6 Soft Hiking Tricks That Build More Strength Than Gym Workouts After 45

Few things feel more invigorating than lacing up your hiking boots and exploring a new trail. From the sun-drenched days of summer to crisp autumn afternoons, hiking connects you with nature while feeding the mind, body, and soul. The newest trend to hit the trails? “Soft hiking,” which is all about keeping things light and intentional. We spoke with experts to learn six soft hiking techniques that actually build more strength than gym workouts after 45.
What Is Soft Hiking?
Soft hiking emphasizes moving with purpose at a comfortable pace. You’re still challenging your body while weaving through uneven terrain and engaging your muscles without excessive load.
“It uses less intense and slower therapeutic movements, balance, and resistance to natural bodyweight instead of high-impact movements,” says Shahinaz Soliman, MD, board-certified family physician with 20+ years of experience in patient care. “This modality is appropriate in people over 45 because it encourages building strength at a long-term, low-risk level that honors joint health and recovery requirements.”
6 Soft Hiking Techniques That Build More Strength Than Gym Workouts
Include inclines.

Inclines introduce a fresh challenge to your hike. Choose easy upward slopes while keeping your step-ups slow and steady.
“This is a natural increase of glutes, hamstrings, and calves without the use of heavy weights,” says Soliman.
Don’t shy away from natural obstacles.

Navigating objects like rocks and logs is another way to instantly boost the effectiveness of your hike.
“The introduction of natural obstacles promotes the use of stabilizer muscles that are not given serious attention in gym machines,” Soliman says.
Actively engage your arms.

Don’t forget about working your arms!
“Trekking poles or recreating arm movements will use upper body muscles and enhance overall coordination and calorie expenditure,” Soliman points out.
Balaram Thapa, CEO of Nepal Hiking Team, notes to position the poles so that your elbows are near 90 degrees, and “plant-pull” with every step.
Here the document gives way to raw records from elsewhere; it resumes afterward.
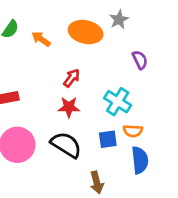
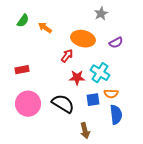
orange ellipse: (86, 32) -> (83, 39), moved
purple semicircle: (140, 60) -> (116, 43), turned 88
red star: (69, 107) -> (77, 78), moved

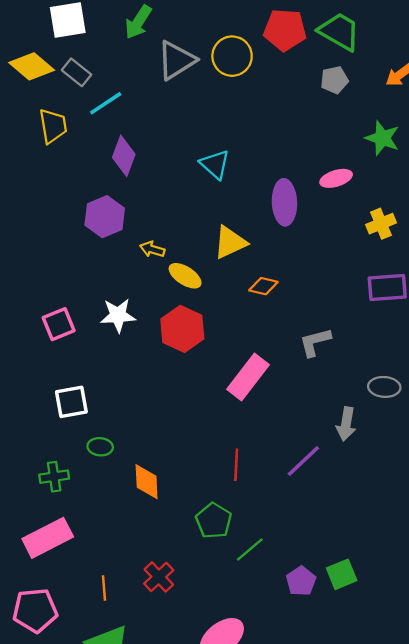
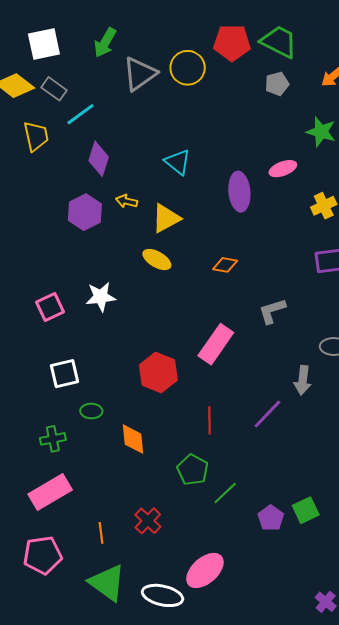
yellow triangle: (230, 242) -> (166, 218), moved
yellow arrow: (152, 249) -> (127, 201), moved
red hexagon: (182, 329) -> (158, 372), moved

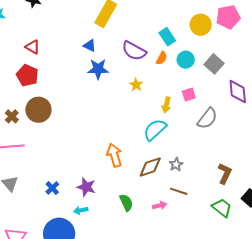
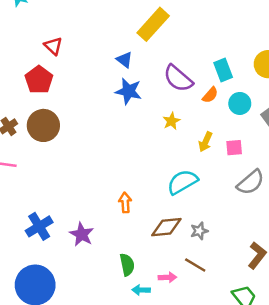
yellow arrow: (166, 105) -> (205, 142), moved
orange arrow: (114, 155) -> (125, 203), size x0.7
blue cross: (52, 188) -> (39, 226), size x1.5
cyan arrow: (81, 210) -> (141, 290), moved

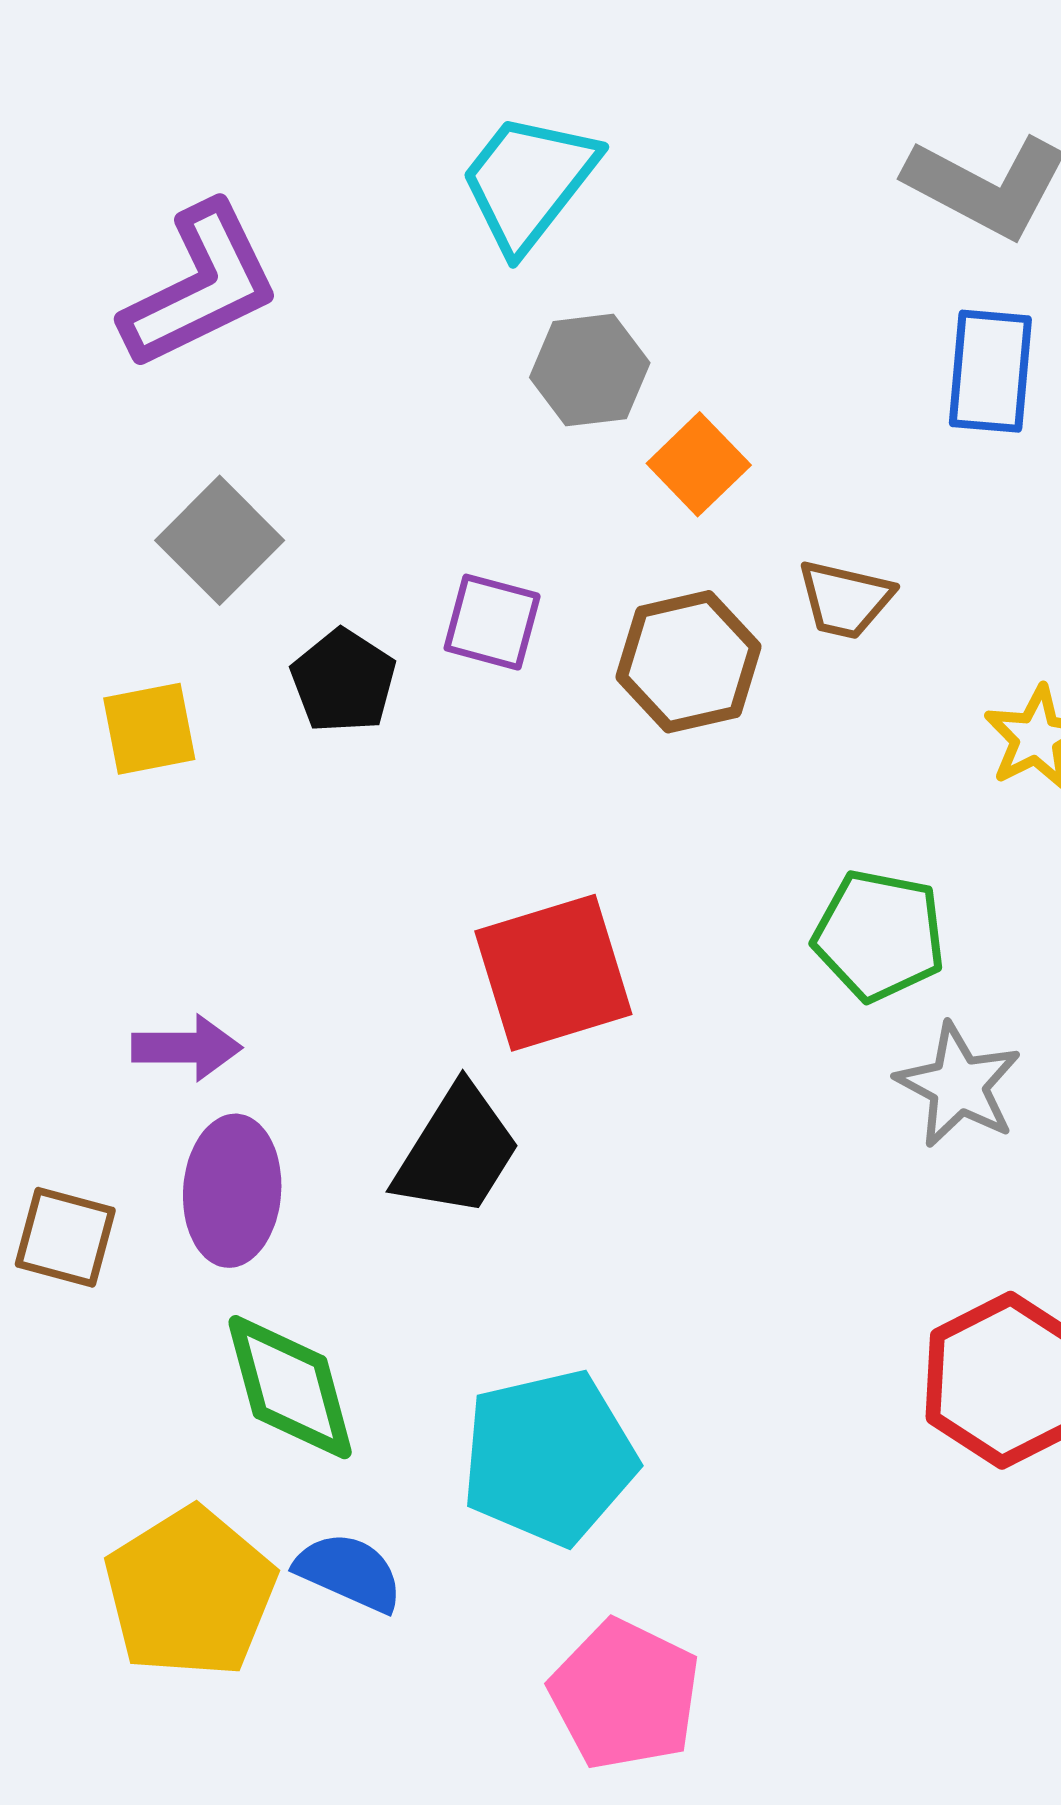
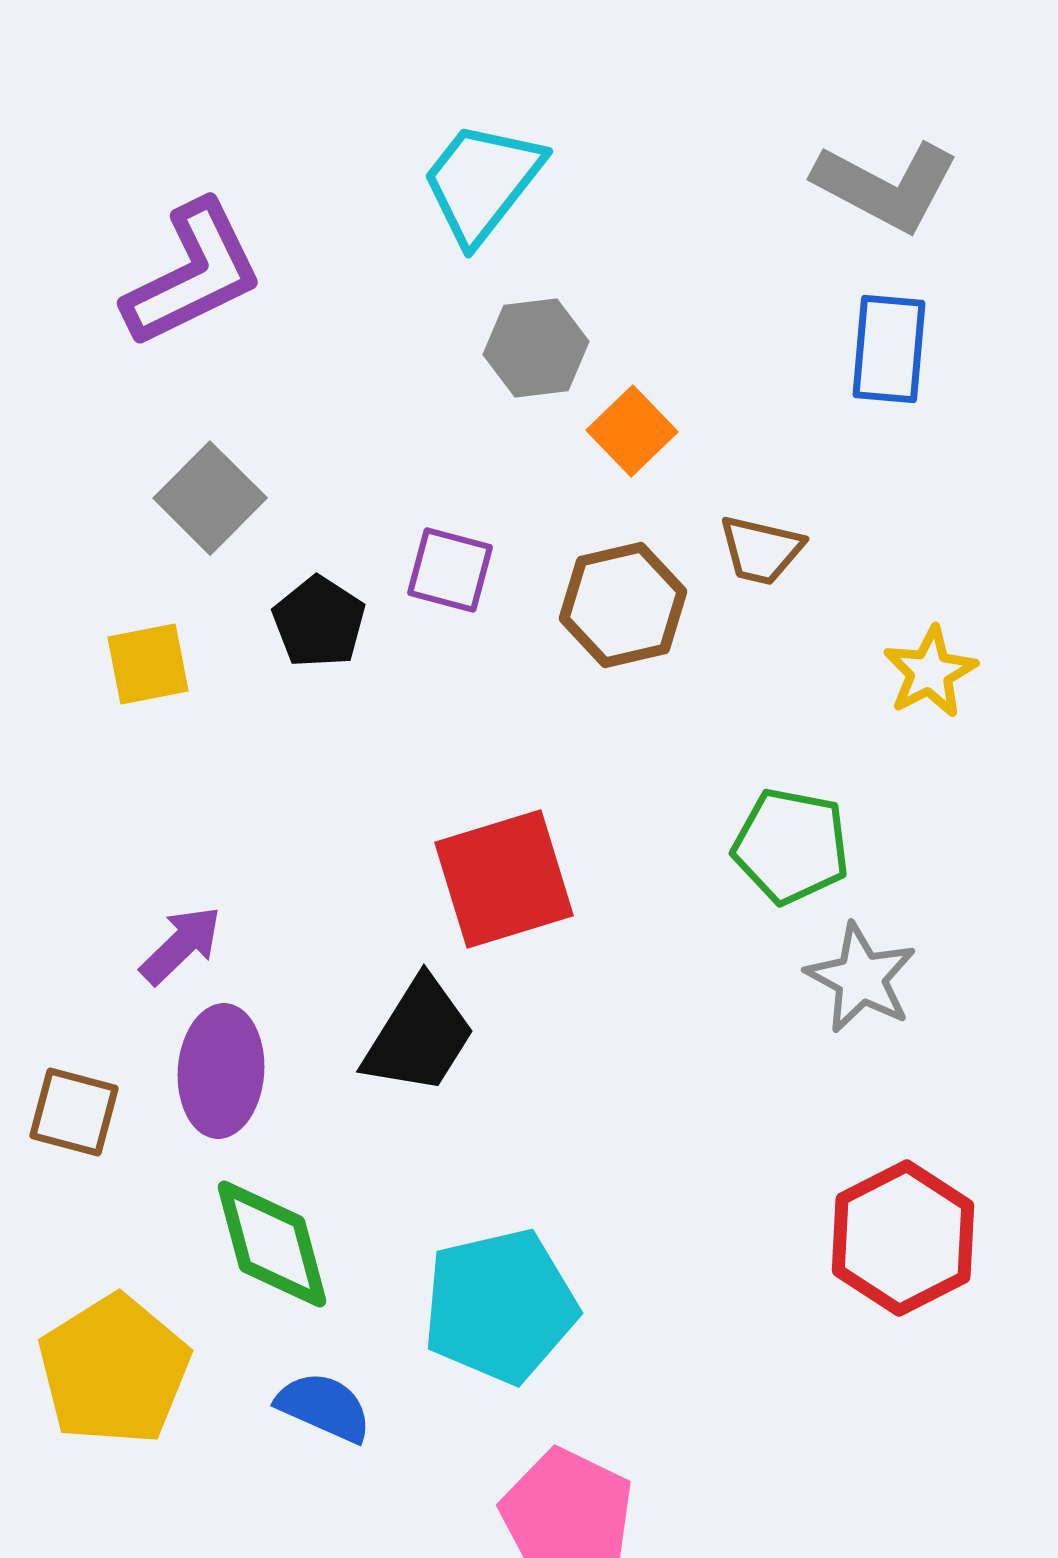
purple arrow: (187, 1048) -> (181, 945), turned -44
yellow pentagon: (190, 1593) -> (114, 1370), moved

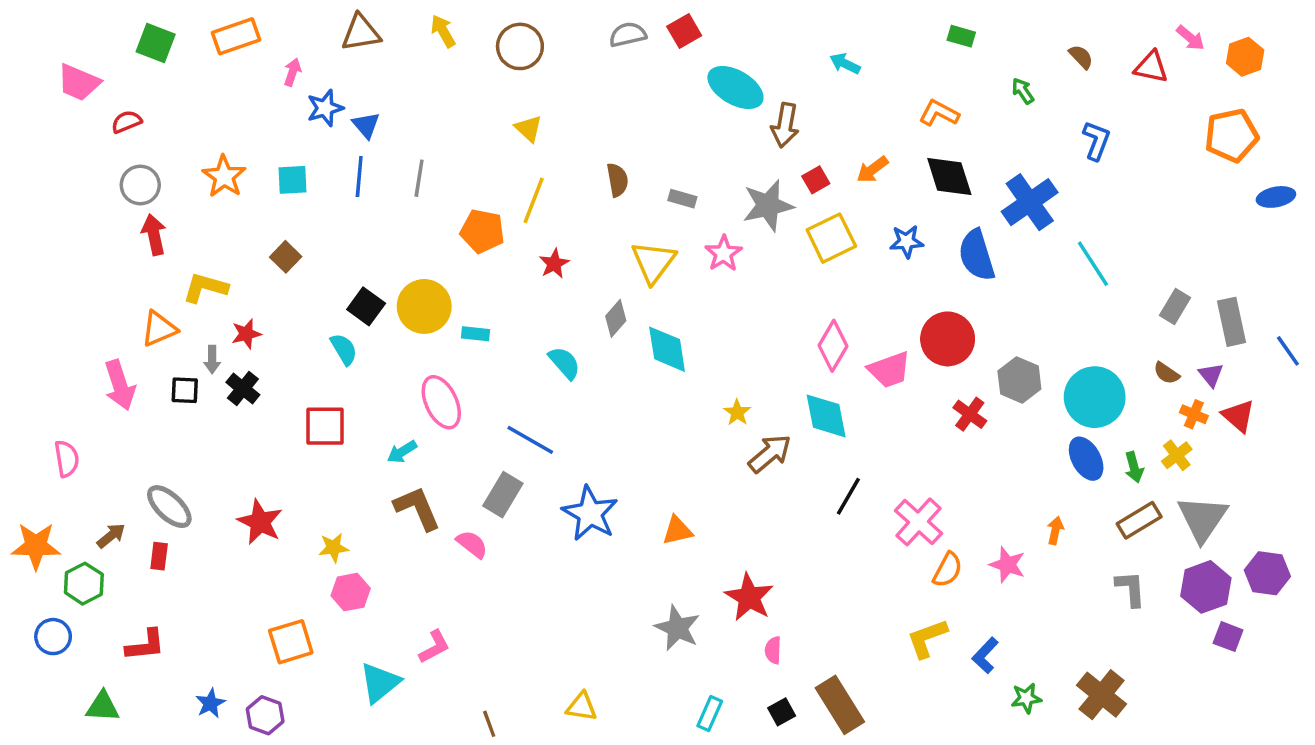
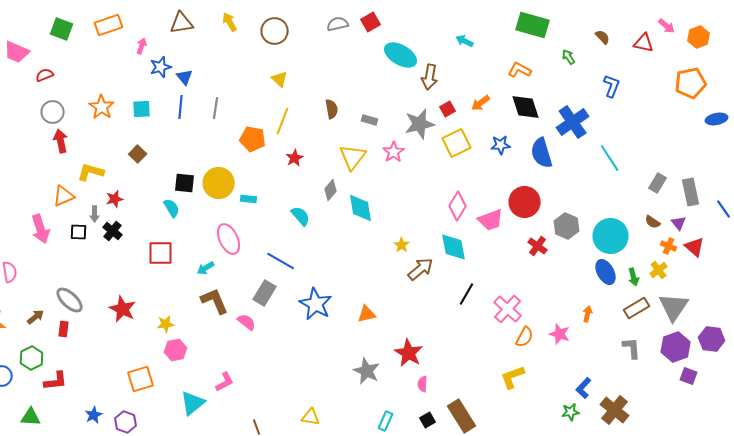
green rectangle: (961, 36) -> (533, 25), size x2.0
black square: (366, 306) -> (185, 183), turned -30
green hexagon: (84, 584) -> (32, 358), moved
blue L-shape: (985, 655) -> (584, 388), moved

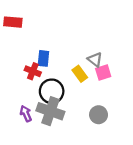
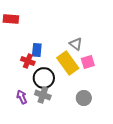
gray triangle: (95, 60) -> (76, 44), moved
yellow rectangle: (80, 74) -> (68, 63), size x1.6
gray cross: (50, 111) -> (43, 95), size x0.7

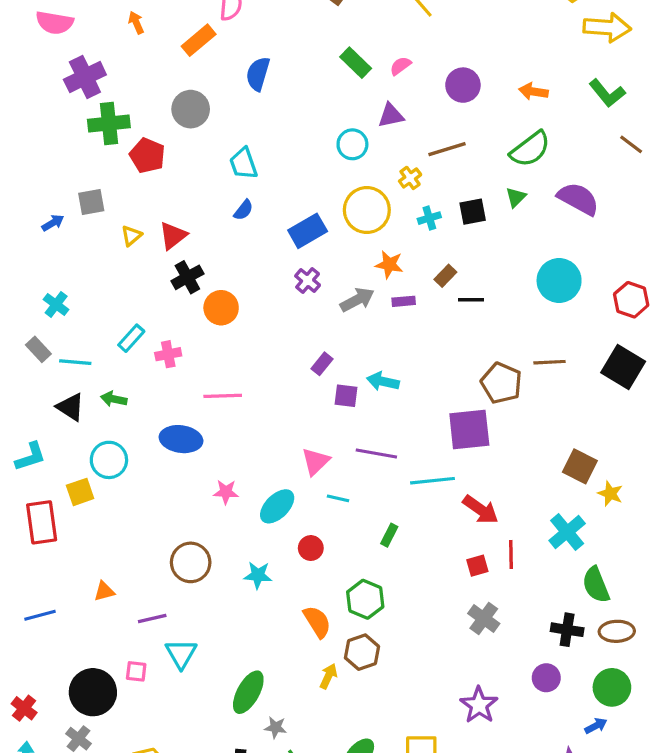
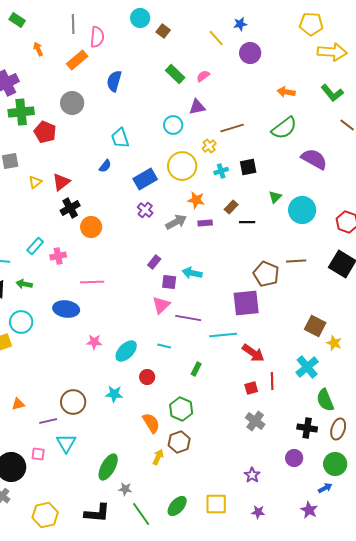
purple circle: (463, 85) -> (250, 53), moved
cyan trapezoid: (243, 164) -> (120, 138), moved
green triangle: (516, 197) -> (275, 197), moved
pink triangle: (316, 462) -> (161, 305), moved
brown circle: (191, 562) -> (73, 402), moved
brown ellipse: (617, 631) -> (338, 429), turned -70
purple star: (479, 705) -> (252, 475), size x0.7

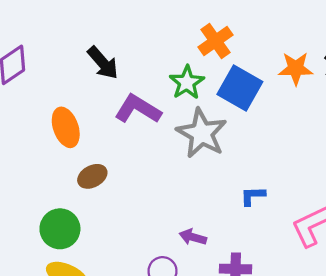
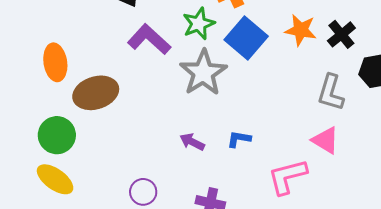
orange ellipse: (66, 127) -> (55, 62), moved
brown ellipse: (92, 176) -> (96, 93), size x1.6
purple arrow: (193, 237) -> (192, 142), moved

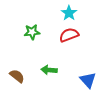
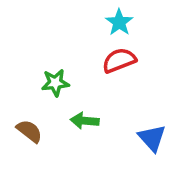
green star: (32, 32) -> (55, 83), moved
Complete six sets of two-minute efforts on rolling ground, activating your core.
Descend slowly.

When going downhill, descend slowly.
“Slow, controlled [descent] is one of the most effective methods to strengthen quadriceps and enhance balance, compared to walking normally,” Soliman notes.
Do bodyweight exercises.

Weave some bodyweight exercises into your hike. The key is pausing and holding the movement.
“Pause in lunge or half-squat poses a few times on the way to activate the core and leg muscles in the isometric mode with minimum load on the joints,” Soliman instructs.
Perform hill repeats.

Thapa recommends hill repeats: climbing for three to four minutes, descending gradually, and repeating for four to six rounds in total.
“Keep steps short, drive through the mid-foot, and breathe rhythmically,” Thapa says.
What Makes These Techniques More Effective Than Gym Workouts.
According to Soliman, “Soft hiking combines various muscle groups dynamically and functionally in a natural setting, which puts greater pressure on the body as compared to isolated gym work. Balance, a controlled movement, and weight-bearing activities in uneven terrain encourage the neuromuscular coordination and stability of the joints.”
Thapa says soft hiking loads various planes of movement. “[In addition, it] builds eccentric control, and [challenges] balance. You strengthen feet, ankles, knees, and hips together while protecting joints with self-selected pace and terrain.”
Outdoor exercise promotes longer workout sessions and sustainability. In adults 45+, this equals safer strength gains and far less boredom that’s often associated with standard gym routines.